Mounting Access to Google Drive

In [None]:
# Mount Google Drive
from google.colab import drive
drive.mount('/content/drive')

In [None]:
from rich.console import Console
console = Console()

## Data Cleaning

In [None]:
console.rule("Data Cleaning")

import pandas as pd
pd.set_option('display.max_columns', None)

# Load the dataset
df = pd.read_csv("/content/drive/MyDrive/Documentos/Master IA/Datasets/stroke-data.csv")
console.log(df)

# Check for any NaN values
nans = df.isnull().values.any()
print("\n - Are there any NaN values in the dataset:", nans)
print("\n - Show NaN values by row/column: \n", df.isna())

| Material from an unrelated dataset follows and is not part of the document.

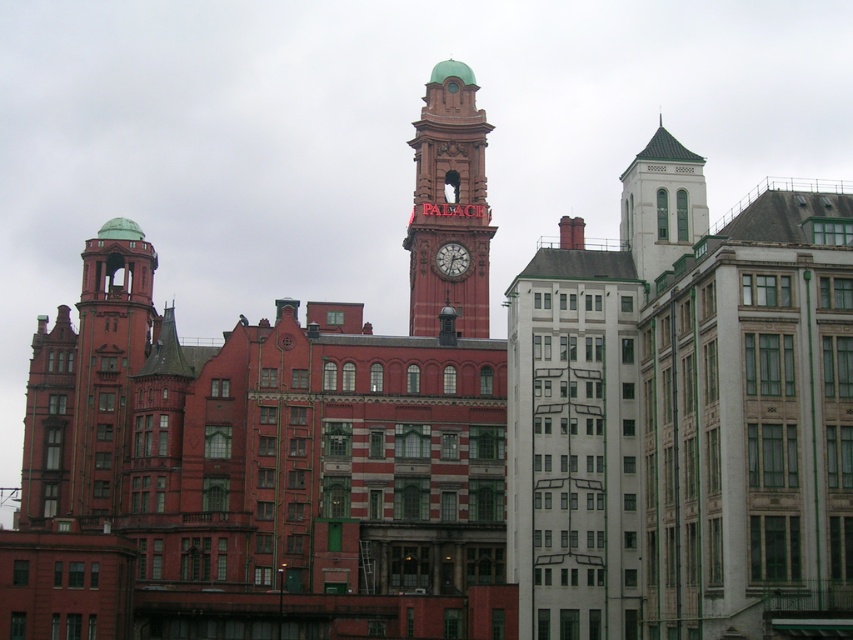 You are a tourist visiting the city and want to take a photo of the matte red clock tower at center and the matte red clock at center. Which one should you zoom in on to capture more details without moving closer?

The matte red clock tower at center is bigger than the matte red clock at center, so you should zoom in on the matte red clock tower at center to capture more details without moving closer.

# Select rows that contain any NaN values
df_n = df[df.isna().any(axis=1)]
print("\n - Rows with NaNs:\n", df_n)

# Drop NaN values
df = df.dropna()
nans = df.isnull().values.any()
print("\n - Are there any NaN values in the dataset: \n", nans)
print("\n - Cleaned dataset: \n", df)


## Data Transformation

The `MinMaxScaler` function from the Scikit-learn (sklearn) library is a preprocessing technique used to scale the feature values of a dataset to a specific range. The idea behind MinMaxScaler is to transform the data so that all feature values fall within the specified range, typically (0, 1), although other ranges can also be specified.

The formula used to scale the data with MinMaxScaler is as follows:

```
X_scaled = (X - X_min) / (X_max - X_min)
```

where:
- `X` is the original value of a feature.
- `X_min` is the minimum value of that feature in the dataset.
- `X_max` is the maximum value of that feature in the dataset.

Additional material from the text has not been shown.